Poll: Do you use Sinking or Sourcing IO?


Thread Starter

Ken E


I know the merits and pitfalls of Sinking Vs. Sourcing IO have come up time and time again (I just did a forum search), so please lets not argue which is better.

What I'd like to know is if there are industries out there preferring one method vs. the other and which regions these are from. So if you all could chime on the following I'd appreciate it:

- Which IO types you use (Sourcing or sinking for both inputs and outputs)

- What region of the world you are using these products.

- What is/are your main application(s).

For definition purposes:

- Sinking inputs expect 0V applied to their terminals to activate.

- Sinking outputs switch their terminals to 0V when they are activated.

- Sourcing inputs require +V on their terminals to activate.

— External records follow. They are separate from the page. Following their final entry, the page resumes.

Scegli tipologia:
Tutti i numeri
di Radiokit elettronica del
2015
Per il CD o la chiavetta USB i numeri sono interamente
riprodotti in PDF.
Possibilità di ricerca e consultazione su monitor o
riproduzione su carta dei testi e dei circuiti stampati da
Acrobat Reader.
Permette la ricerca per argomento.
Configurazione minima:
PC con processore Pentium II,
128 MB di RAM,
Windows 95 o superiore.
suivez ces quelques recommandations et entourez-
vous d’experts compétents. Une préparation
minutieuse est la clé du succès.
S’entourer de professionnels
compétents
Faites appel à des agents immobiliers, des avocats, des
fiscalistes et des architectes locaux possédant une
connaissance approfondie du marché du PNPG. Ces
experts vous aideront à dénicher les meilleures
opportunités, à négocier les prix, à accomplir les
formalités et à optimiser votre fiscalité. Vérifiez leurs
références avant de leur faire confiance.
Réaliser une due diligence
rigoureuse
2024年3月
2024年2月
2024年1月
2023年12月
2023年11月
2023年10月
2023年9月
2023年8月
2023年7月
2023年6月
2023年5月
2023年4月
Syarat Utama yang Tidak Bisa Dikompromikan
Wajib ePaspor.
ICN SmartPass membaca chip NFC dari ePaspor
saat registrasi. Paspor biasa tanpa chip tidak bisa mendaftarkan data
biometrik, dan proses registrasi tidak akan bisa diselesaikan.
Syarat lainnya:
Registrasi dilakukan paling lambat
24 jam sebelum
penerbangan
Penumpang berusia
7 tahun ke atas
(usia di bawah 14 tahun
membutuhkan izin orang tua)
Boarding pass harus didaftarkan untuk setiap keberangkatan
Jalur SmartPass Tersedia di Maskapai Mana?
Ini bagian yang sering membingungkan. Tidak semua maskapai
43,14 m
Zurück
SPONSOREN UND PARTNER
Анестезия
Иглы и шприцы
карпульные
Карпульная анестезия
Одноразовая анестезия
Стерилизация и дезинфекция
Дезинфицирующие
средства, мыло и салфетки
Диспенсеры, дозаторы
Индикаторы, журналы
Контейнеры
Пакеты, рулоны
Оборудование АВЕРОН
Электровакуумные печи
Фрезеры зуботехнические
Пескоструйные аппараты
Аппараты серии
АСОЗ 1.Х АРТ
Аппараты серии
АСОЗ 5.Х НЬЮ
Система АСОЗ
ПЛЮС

- Sourcing outputs supply +V on their terminals when they are activated.

Thank you,
I don't run neutral as a signal level for a remote motor control station so the motor can start autonomously from the conduit getting crushed nor put my light switches in the neutral, and I don't use ground as an I/O level.

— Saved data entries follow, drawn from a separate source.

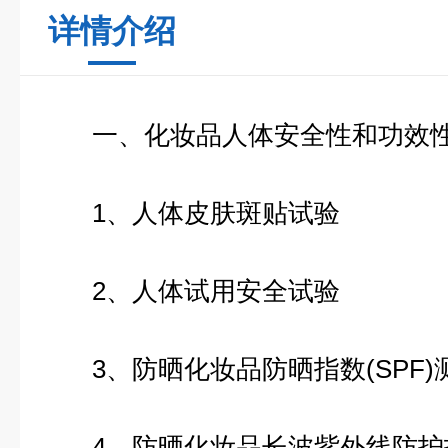
详情介绍
一、化妆品人体安全性和功效性
1、人体皮肤斑贴试验
2、人体试用安全试验
3、防晒化妆品防晒指数(SPF)
4、防晒化妆品长波紫外线防护指数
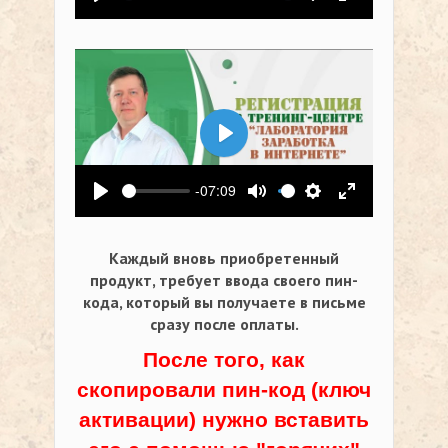
Воспроизвести
Выключить звук
Настройки
На весь экр
Воспроизвести
-07:09
Воспроизвести
Выключить звук
Настройки
На весь экр
Каждый вновь приобретенный
продукт, требует ввода своего пин-
кода,
который вы получаете в письме
сразу после оплаты.
После того, как
скопировали пин-код (ключ
активации) нужно вставить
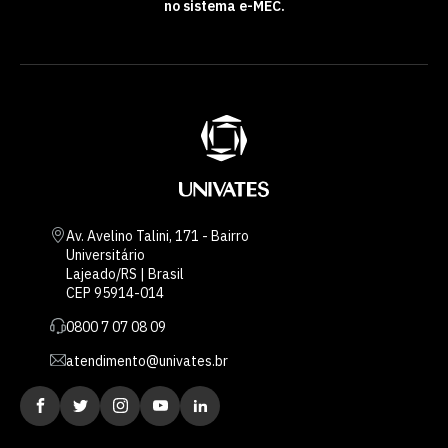
no sistema e-MEC.
Av. Avelino Talini, 171 - Bairro
Universitário
Lajeado/RS | Brasil
CEP 95914-014
0800 7 07 08 09
atendimento@univates.br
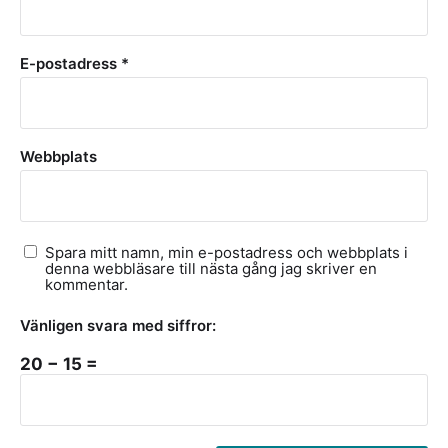
E-postadress
*
Webbplats
Spara mitt namn, min e-postadress och webbplats i
denna webbläsare till nästa gång jag skriver en
kommentar.
Vänligen svara med siffror:
20 − 15 =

I'm not negative on negative logic per se, it would be fine if they grounded the positive so you were still switching on the ungrounded side.

Industries: just about everything, from small wet process and plastics equipment to packaging automation.

curt wuollet

Nearly all the foreign (non-US) equipment I've seen uses sourcing outputs and sinking inputs. I think there might be EU standards for this. Some robots use negative logic as well. This is with conventional current flow. I've heard the reason is that an open will be false.


Gabriele Corrieri


I'm working in copper industry, Europe, from 16 year we use exclusively sourcing output and sinking input, because they're more safety than the reverse logic. Time by time I've encountered some devices (mainly made in japan) that uses sinking output and sourcing input.

I'm not sure when you tell sinking input when they're absorb current, for definition sourcing output with sinking input, they must be complementary: sourcing with sinking, PNP output transistor with NPN input transistor (or optocoupler)


Ken Emmons Jr.

In my definition for sinking inputs the switch external to the input module would be tied to ground to "sink" current away from the pullup resistors/optos in the input module, thus turning the input "on". I guess you could call it active low, or 0V logic, or NPN (in the case of inputs NPN refers to the transistor required on an external sensor to sink current to ground).

It sounds like when you say sourcing inputs you mean that the common for the inputs is +V (i.e. +24V). This would make the input terminals active when you apply 0V to them, or sinking/NPN by my definition.